Clemenzia. È cotesto il male: che le giovani vogliono essere trattate da mogli e non da figliuole; e voglion chi le strazi, chi le morda e chi raccenci ora per un verso e ora per un altro, e non chi le tratti da figliuole.
Virginio. Tu credi che tutte le donne sien come te? che sai che ci conosciamo. Ma e’ non è cosi; benché Gherardo ha un buono animo di trattarla da moglie.
Clemenzia. E come, che ha degli anni passati cinquanta?
Virginio. Ch’emporta cotesto? Io so’ pur quasi al medesimo; e tu sai pur s’io son buon giostrante o no.

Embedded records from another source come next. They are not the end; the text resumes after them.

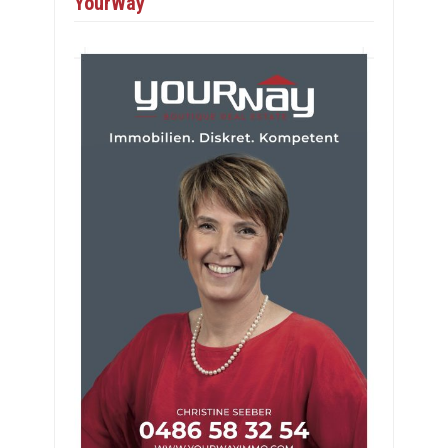
YourWay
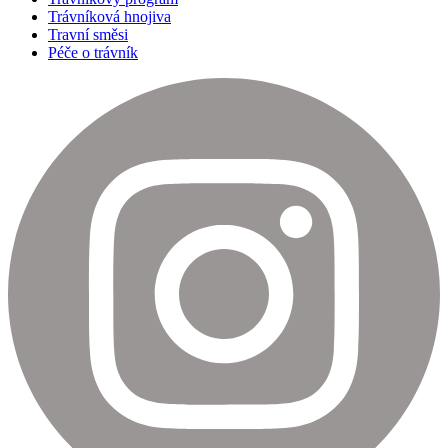
Trávníková hnojiva
Travní směsi
Péče o trávník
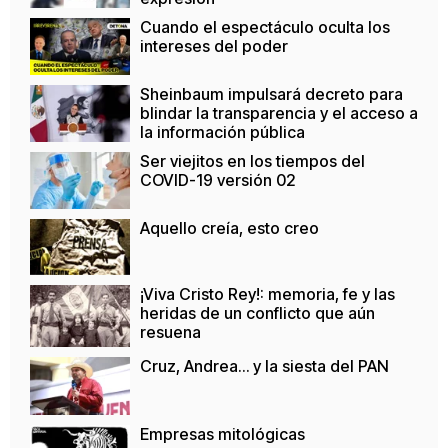
Cuando el espectáculo oculta los
intereses del poder
Sheinbaum impulsará decreto para
blindar la transparencia y el acceso a
la información pública
Ser viejitos en los tiempos del
COVID-19 versión 02
Aquello creía, esto creo
¡Viva Cristo Rey!: memoria, fe y las
heridas de un conflicto que aún
resuena
Cruz, Andrea… y la siesta del PAN
Empresas mitológicas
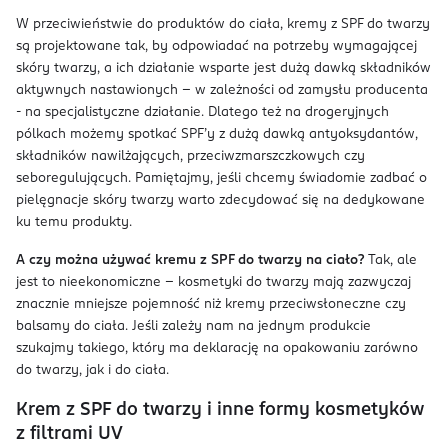
W przeciwieństwie do produktów do ciała, kremy z SPF do twarzy
są projektowane tak, by odpowiadać na potrzeby wymagającej
skóry twarzy, a ich działanie wsparte jest dużą dawką składników
aktywnych nastawionych - w zależności od zamysłu producenta
- na specjalistyczne działanie. Dlatego też na drogeryjnych
pólkach możemy spotkać SPF’y z dużą dawką antyoksydantów,
składników nawilżających, przeciwzmarszczkowych czy
seboregulujących. Pamiętajmy, jeśli chcemy świadomie zadbać o
pielęgnacje skóry twarzy warto zdecydować się na dedykowane
ku temu produkty.
A czy można używać kremu z SPF do twarzy na ciało?
Tak, ale
jest to nieekonomiczne – kosmetyki do twarzy mają zazwyczaj
znacznie mniejsze pojemność niż kremy przeciwsłoneczne czy
balsamy do ciała. Jeśli zależy nam na jednym produkcie
szukajmy takiego, który ma deklarację na opakowaniu zarówno
do twarzy, jak i do ciała.
Krem z SPF do twarzy i inne formy kosmetyków
z filtrami UV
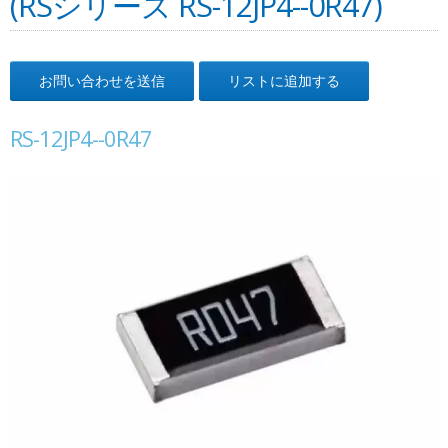
(RSシリーズ RS-12JP4--0R47)
お問い合わせを送信
リストに追加する
RS-12JP4--0R47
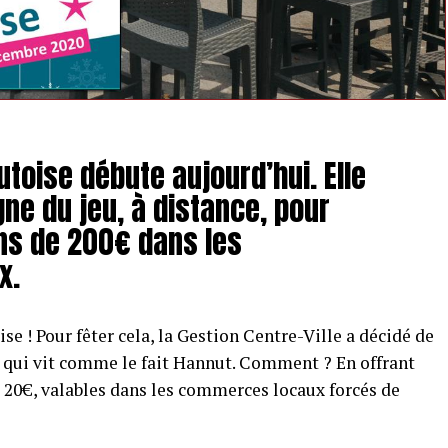
toise débute aujourd’hui. Elle
gne du jeu, à distance, pour
ns de 200€ dans les
x.
se ! Pour fêter cela, la Gestion Centre-Ville a décidé de
lle qui vit comme le fait Hannut. Comment ? En offrant
 20€, valables dans les commerces locaux forcés de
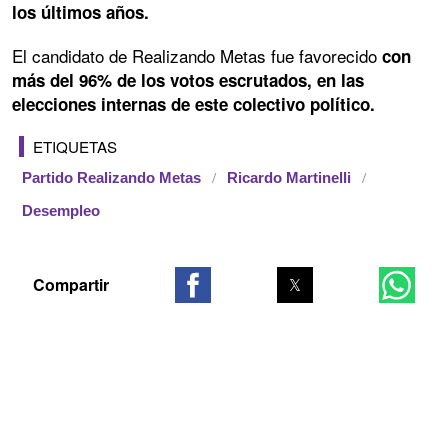
los últimos años.
El candidato de Realizando Metas fue favorecido
con
más del 96% de los votos escrutados, en las
elecciones internas de este colectivo político.
ETIQUETAS
Partido Realizando Metas
Ricardo Martinelli
Desempleo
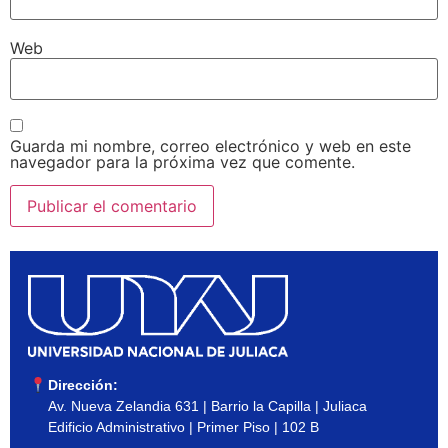
Web
Guarda mi nombre, correo electrónico y web en este
navegador para la próxima vez que comente.
Dirección:
Av. Nueva Zelandia 631 | Barrio la Capilla | Juliaca
Edificio Administrativo | Primer Piso | 102 B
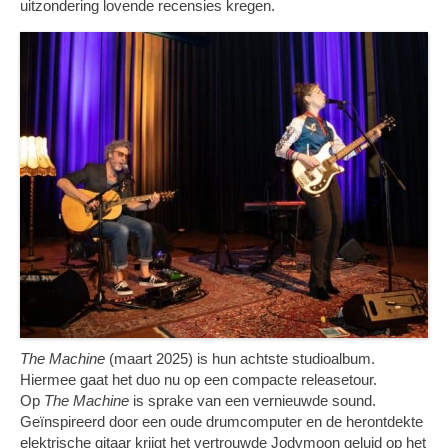
uitzondering lovende recensies kregen.
The Machine
(maart 2025) is hun achtste studioalbum.
Hiermee gaat het duo nu op een compacte releasetour.
Op
The Machine
is sprake van een vernieuwde sound.
Geïnspireerd door een oude drumcomputer en de herontdekte
elektrische gitaar krijgt het vertrouwde Jodymoon geluid op het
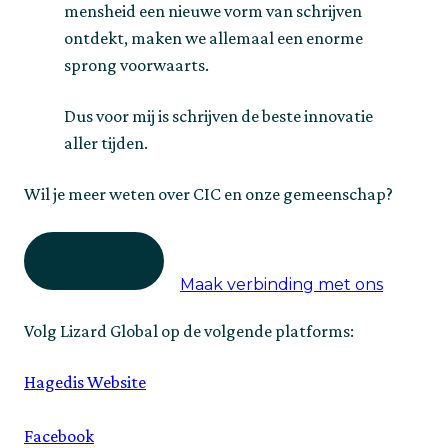
mensheid een nieuwe vorm van schrijven 
ontdekt, maken we allemaal een enorme 
sprong voorwaarts.
Dus voor mij is schrijven de beste innovatie 
aller tijden.
Wil je meer weten over CIC en onze gemeenschap?
Maak verbinding met ons
Volg Lizard Global op de volgende platforms:
Hagedis Website
Facebook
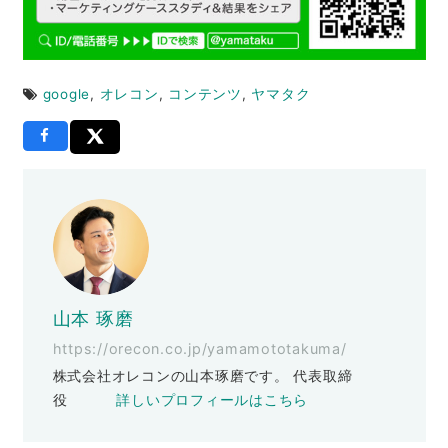
google
,
オレコン
,
コンテンツ
,
ヤマタク
山本 琢磨
https://orecon.co.jp/yamamototakuma/
株式会社オレコンの山本琢磨です。 代表取締
役
詳しいプロフィールはこちら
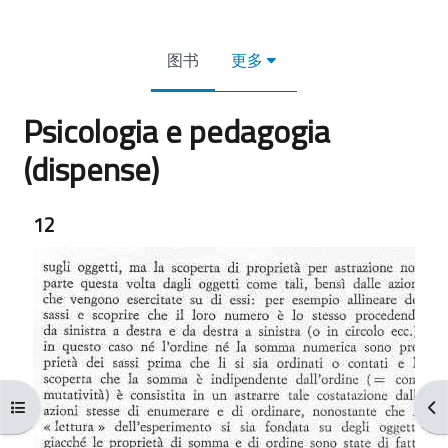
图书
更多
Psicologia e pedagogia
(dispense)
完成条件
12
打开课程索引
打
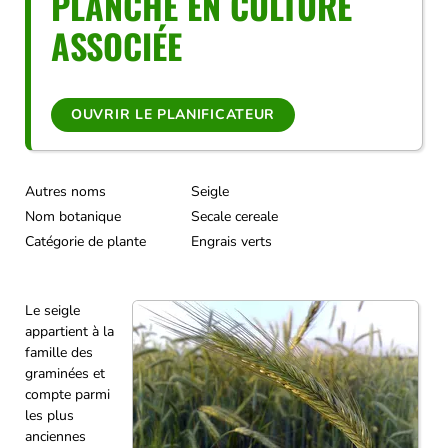
PLANCHE EN CULTURE
ASSOCIÉE
OUVRIR LE PLANIFICATEUR
Autres noms
Seigle
Nom botanique
Secale cereale
Catégorie de plante
Engrais verts
Le seigle
appartient à la
famille des
graminées et
compte parmi
les plus
anciennes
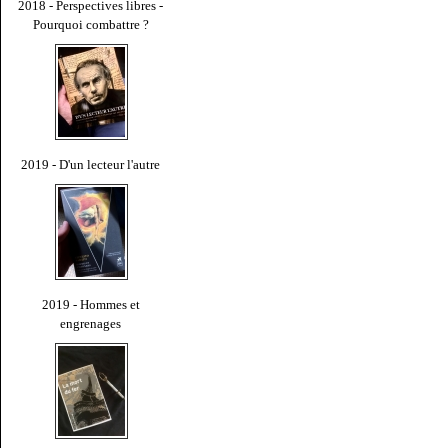
2018 - Perspectives libres -
Pourquoi combattre ?
2019 - D'un lecteur l'autre
2019 - Hommes et
engrenages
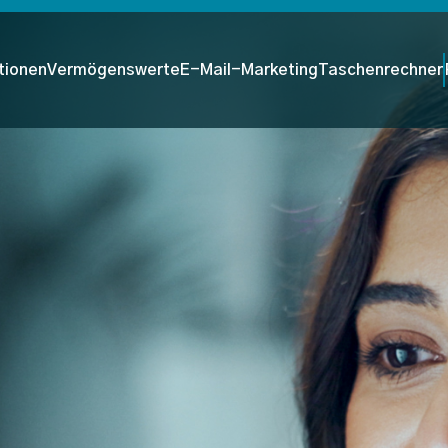
tionen
Vermögenswerte
E-Mail-Marketing
Taschenrechner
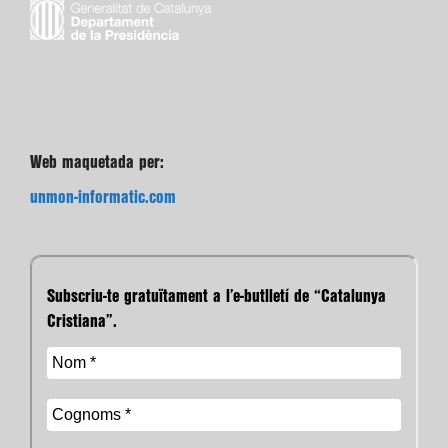
Web maquetada per:
unmon-informatic.com
Subscriu-te gratuïtament a l’e-butlletí de “Catalunya
Cristiana”.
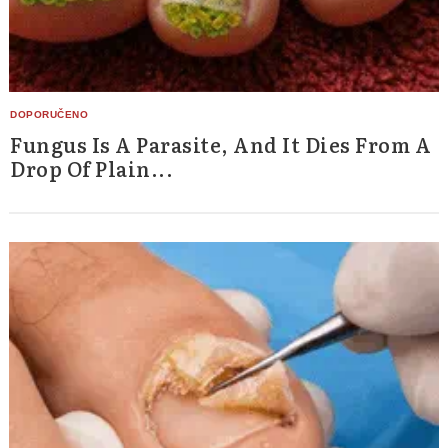
Fungus Is A Parasite, And It Dies From A
Drop Of Plain...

Clemenzia. Oh! De* par vostri se ne trovan pochi. Ma, s’io credesse che voi glie la desse, prima l’affogarci.
Virginio. Clemenzia, io perdei ciò ch’io avevo. Ora mi bisogna fare il meglio ch’io posso. Se Fabrizio, un di, si trovasse ed io avesse dato ogni cosa a costei, si morrebbe di fame; che non vorrei. Ora io la marito a Gherardo con condizione che, se Fabrizio non si truova infra quattro anni, abbi mille fiorini di dote; se ritornasse, ne abbi aver solamente dugento; e, del resto, la dota egli.
Clemenzia. Povera figliuola! So che, se la fará a mio modo...
Virginio. Che n’è? Quant’ha che tu non l’hai veduta?
Clemenzia. Son piú di quindici giorni. Oggi volevo andarla a vedere.
Virginio. Intendo che quelle monache la voglion far monaca e dubito che non gli abbin messo qualche grillo nel capo, come è lor costume. Va’ fin lá, tu, e digli da parte mia che ella se ne venga a casa.
Clemenzia. Sapete? Vorrei che mi prestasse due carlini per comprare una soma di legna, che non n’ho stecco.
Virginio. Diavolo, empiela tu! Orsú! Va’, che te le comprarò io.
Clemenzia. Voglio andare prima alla messa.